◆ HOW TO COMPLETE THIS TASK: What I need is an exact repeat of the lines from the one with "Holiday Shop" through the end of the listing below. Leave out every picture.

◆ DATA:
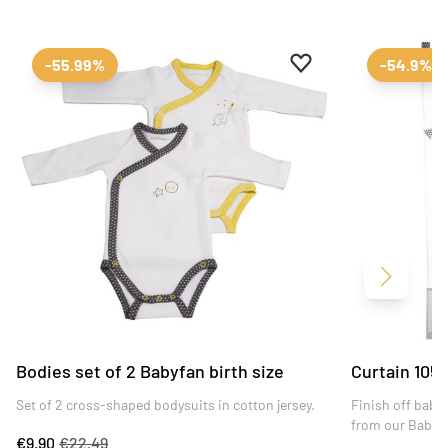
Add to favourites
Remove from favour
-55.99%
-54.9%
Next
Bodies set of 2 Babyfan birth size
Curtain 105
Set of 2 cross-shaped bodysuits in cotton jersey.
Finish off baby
from our Babyfa
€9.90
€22.49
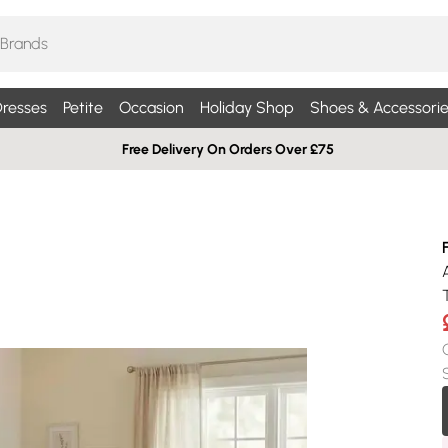
resses
Petite
Occasion
Holiday Shop
Shoes & Accessorie
Free Delivery On Orders Over £75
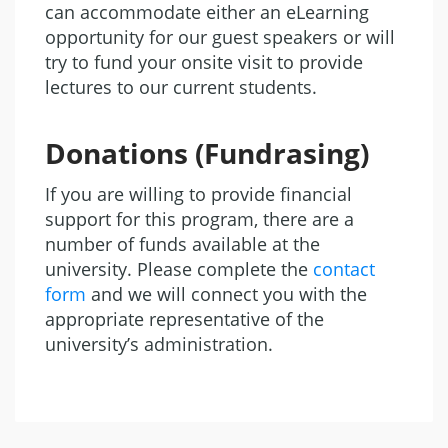
can accommodate either an eLearning
opportunity for our guest speakers or will
try to fund your onsite visit to provide
lectures to our current students.
Donations (Fundrasing)
If you are willing to provide financial
support for this program, there are a
number of funds available at the
university. Please complete the
contact
form
and we will connect you with the
appropriate representative of the
university’s administration.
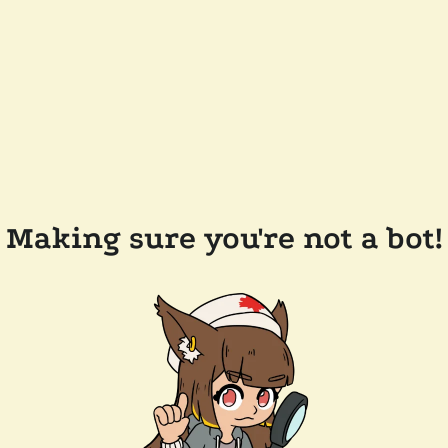
Making sure you're not a bot!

◆ RESULT FOR THIS EXERCISE:
Holiday Shop
Shoes & Accessorie
Free Delivery On Orders Over £75
can accommodate either an eLearning
opportunity for our guest speakers or will
try to fund your onsite visit to provide
lectures to our current students.
Donations (Fundrasing)
If you are willing to provide financial
support for this program, there are a
number of funds available at the
university. Please complete the
contact
form
and we will connect you with the
appropriate representative of the
university’s administration.
Making sure you're not a bot!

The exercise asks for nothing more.